I like this, oddly, because it doesn’t have much of a plot. Many times, this doesn’t work and I end up wondering why I watched it. First Cow spends a great deal of time focused on Otis and King-Lu and their relationship. We learn about all of the places King-Lu has been and what he things of the world. We see the world through the eyes of these two men, both the squalor they live in and the dreams they have.
A great deal of First Cow is about what isn’t said and what isn’t revealed. We as the audience need to do a little work to complete the story ourselves, and I appreciate that as well.
There are a lot of people who won’t like First Cow, because it is too slow and not a great deal happens in it. It’s a small movie in the sense that the people themselves are small and ordinary and have small and ordinary lives and dreams. But this is exactly what makes them interesting and worth seeing.

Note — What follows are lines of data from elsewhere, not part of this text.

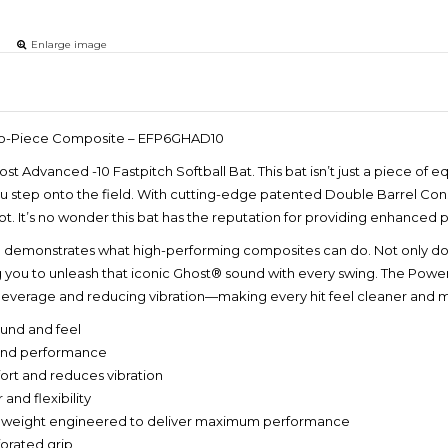
Enlarge image
 Two-Piece Composite – EFP6GHAD10
st Advanced -10 Fastpitch Softball Bat. This bat isn’t just a piece of
step onto the field. With cutting-edge patented Double Barrel Constr
ot. It’s no wonder this bat has the reputation for providing enhanced
monstrates what high-performing composites can do. Not only does it 
g you to unleash that iconic Ghost® sound with every swing. The Pow
 leverage and reducing vibration—making every hit feel cleaner and 
ound and feel
 and performance
rt and reduces vibration
nd flexibility
 weight engineered to deliver maximum performance
orated grip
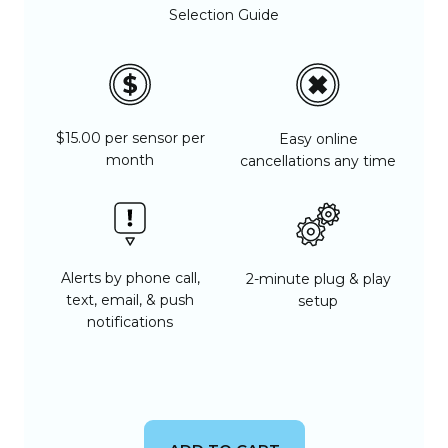
Selection Guide
$15.00 per sensor per
Easy online
month
cancellations any time
Alerts by phone call,
2-minute plug & play
text, email, & push
setup
notifications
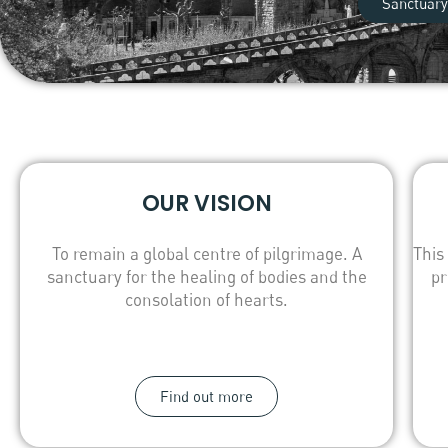
Sanctuary
OUR VISION
To remain a global centre of pilgrimage. A
This
sanctuary for the healing of bodies and the
pr
consolation of hearts.
Find out more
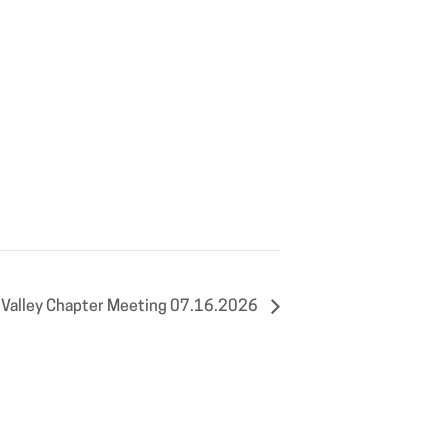
Valley Chapter Meeting 07.16.2026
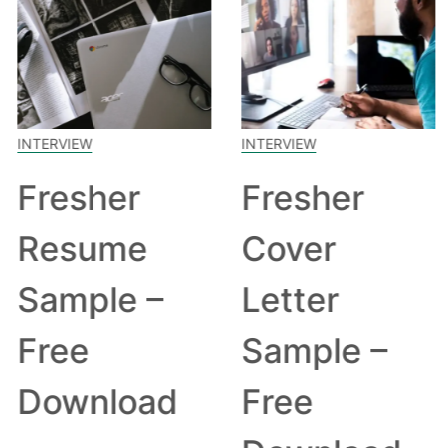
INTERVIEW
INTERVIEW
Fresher
Fresher
Resume
Cover
Sample –
Letter
Free
Sample –
Download
Free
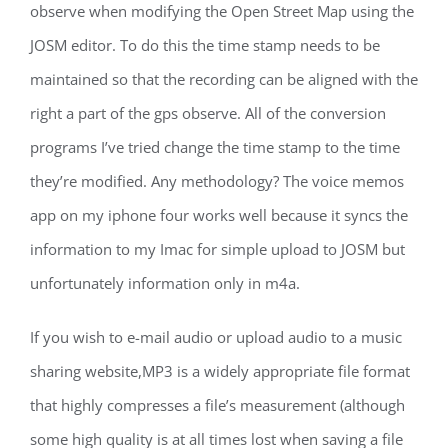
observe when modifying the Open Street Map using the
JOSM editor. To do this the time stamp needs to be
maintained so that the recording can be aligned with the
right a part of the gps observe. All of the conversion
programs I’ve tried change the time stamp to the time
they’re modified. Any methodology? The voice memos
app on my iphone four works well because it syncs the
information to my Imac for simple upload to JOSM but
unfortunately information only in m4a.
If you wish to e-mail audio or upload audio to a music
sharing website,MP3 is a widely appropriate file format
that highly compresses a file’s measurement (although
some high quality is at all times lost when saving a file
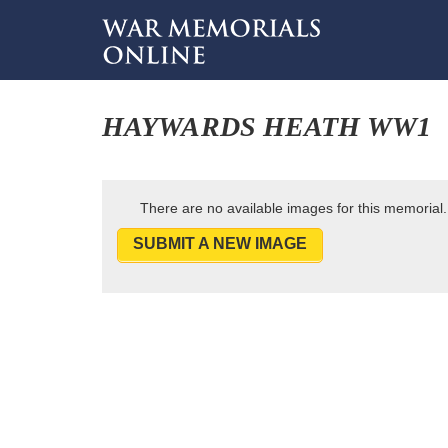
HAYWARDS HEATH WW1
There are no available images for this memorial.
SUBMIT A NEW IMAGE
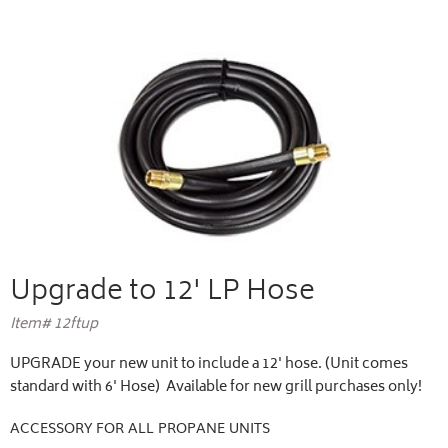
Upgrade to 12' LP Hose
Item# 12ftup
UPGRADE your new unit to include a 12' hose. (Unit comes
standard with 6' Hose) Available for new grill purchases only!
ACCESSORY FOR ALL PROPANE UNITS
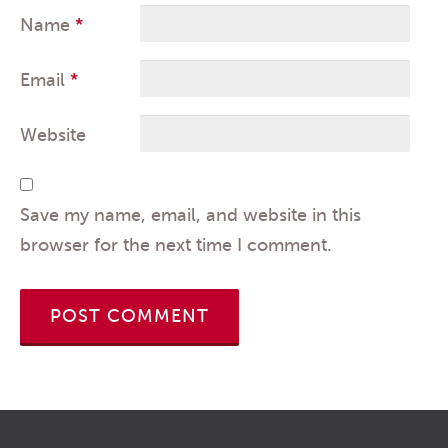
Name
*
Email
*
Website
Save my name, email, and website in this
browser for the next time I comment.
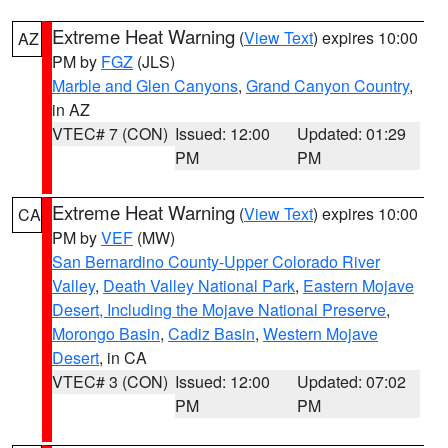
Extreme Heat Warning
(
View Text
) expires 10:00
AZ
PM by
FGZ
(JLS)
Marble and Glen Canyons
,
Grand Canyon Country
,
in AZ
VTEC# 7 (CON)
Issued: 12:00
Updated: 01:29
PM
PM
Extreme Heat Warning
(
View Text
) expires 10:00
CA
PM by
VEF
(MW)
San Bernardino County-Upper Colorado River
Valley
,
Death Valley National Park
,
Eastern Mojave
Desert, Including the Mojave National Preserve
,
Morongo Basin
,
Cadiz Basin
,
Western Mojave
Desert
, in CA
VTEC# 3 (CON)
Issued: 12:00
Updated: 07:02
PM
PM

Why to watch First Cow: It’s pure storytelling.
Why not to watch: It’s very slow.
I didn't mind the slow pace of the film as that was expected from someone like Reichardt (whose Auteurs piece that I had written in mid-2019 that stopped because of family reasons and remains in limbo) who doesn't make conventional films as a lot of it are minimalist and deliberately slow. Still, I enjoyed this as I also thought the film was a bit of a different change of pace as her previous film was about women. I liked that it was ordinary and wasn't trying to be anything else as I think there's nothing wrong with that.
ReplyDeleteI agree. I like that it's minimalist ad that it focuses on the characters rather than anything more world-shaking. It's sedate and actually kind of relaxing in that sense. It's far less intense than most movies.